Surfers Stand Up and Paddle
Florida Today - Melbourne, Florida
By: Wayne T Price
April 11, 2010
Longtime surfer Scotty Bumbalough moved to Central Florida from Hawaii three years ago, planning to pursue the sport he had picked up while living in the Aloha State. The sport was stand up paddle boarding and it was extremely popular in Hawaii. It was a different story in Florida at the time; few had even heard of it.
"I inquired about buying a board in 2007 here in Florida and one of the places I called thought I said 'powder board,' like for snowboarding," said Bumbalough, who now teaches paddle boarding in Orlando and all along the Central Florida coast.
"Nobody knew what it was, so I started doing it," he said. "Now it has really taken off."
A cousin to surfing, and with hints of sail boarding and kayaking, stand up paddle boarding is slowly but steadily moving into Florida after first gaining popularity in Hawaii and California. Stand Up Paddlers are popping up at traditional surfing hot spots alone the Atlantic Ocean, as well as the flatter waters in area rivers and lakes. It's the fastest growing segment in the surf "hard goods" market, accord to the Surf Industry Manufactures Association. Following the same pattern traditional surfing did decades ago, Florida is emerging as a great destination for Stand Up Paddle Boarding.
Florida also offers the opportunity for Stand Up Paddle Boarders to view wildlife like dolphins, manatees and exotic birds on the ocean and the state's waterways, which could mean paddle boarding could factor into and boost the state's efforts to promote eco tourism.

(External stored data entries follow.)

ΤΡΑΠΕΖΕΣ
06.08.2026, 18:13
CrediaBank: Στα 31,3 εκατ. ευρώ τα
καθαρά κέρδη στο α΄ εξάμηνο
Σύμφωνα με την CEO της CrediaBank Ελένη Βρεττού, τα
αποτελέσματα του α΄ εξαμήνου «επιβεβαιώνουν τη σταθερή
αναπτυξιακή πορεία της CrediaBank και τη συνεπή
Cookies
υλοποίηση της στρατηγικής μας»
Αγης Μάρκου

In Florida, you're just now starting to see it flourish. "Stand Up Paddle Boarding is definitely something that attracts more than traditional surfers. Aspiring surfers that do not have the luxury of having an ocean nearby can still experience riding a board with an SUP on other bodies of water.
The roots of paddle boarding go back centuries, probably starting in the islands of Polynesia more than 200 years ago. In Hawaii, locals -- known as "Waikiki Beach Boys" -- began using paddle boards in the 1940s as they helped tourists learn to surf and snapped their photos. About a decade ago, though, stand up paddle board competitions started springing up there and that carried over to California. A new niche in the surf industry had been born.
It probably was only a matter of time before stand up paddle boarding made its way to Brevard, home to Kelly Slater and other surfing legends and considered by some the epicenter for surfing in Florida.
Dr. Lance Maki, a 62-year-old obstetrician from Merritt Island, first saw stand up paddle boarders in 2005 while in Santa Cruz, California. A longtime surfer, Maki said he thought it was the dumbest thing he had ever seen. His wife, though, urged him to try, and two years later he purchased a board and took it to the beach across from Patrick Air Force Base. He has been a fan ever since and counts as a notable accomplishment paddle boarding in all five Great Lakes. "It's the absolute best for Florida," Maki said. "You don't need any waves at all."
Last week, Maki took his board to the Cocoa Beach Pier. The waves were too small for the regular surfers, but conditions were perfect, he said, for stand up paddle boarding.
"No one out but me," Maki said. "I had a great time, caught lots of waves and got a great workout. It's the best for core conditioning."
A good workout
That's what Will and Karen Lucan of Melbourne Beach also like about it.
Avid surfers for decades, they took up stand up paddle boarding as a way to pass the time at the beach when the ocean was flat. They found it to be a calorie-burning, thoroughly enjoyable experience that certainly beat perusing a novel under a beach umbrella. Because the sport requires users stand up, remain balanced and paddle using a 6-to-8-foot paddle, the aerobic activity works the muscles throughout the body's midsection.
"It's a good way to exercise and stay in shape for surfing," said the 56-year-old Karen Lucas, who works ate the Longboard house.
She added the short learning curve probably also would help with its popularity. Traditional surfing takes a considerable amount of time and dedication to master, while stand up paddle boarding is relatively easy and something people of all ages can grasp. "If the water is flat you can usually get standing up the first time out," Lucas said.
Bumbalough, who lives in Orlando and sells paddle boards and equipment, said two weeks ago he was stand up paddle boarding at the Canaveral National Seashore just north of Titusville when the potential for eco tours came to mind.
"A pod of dolphins, maybe five or six, came up next to me and I surfed with them for about an hour," Bumbalough said. "They were coming up to me, swimming under the board. The dolphins seemed to be fascinated by it."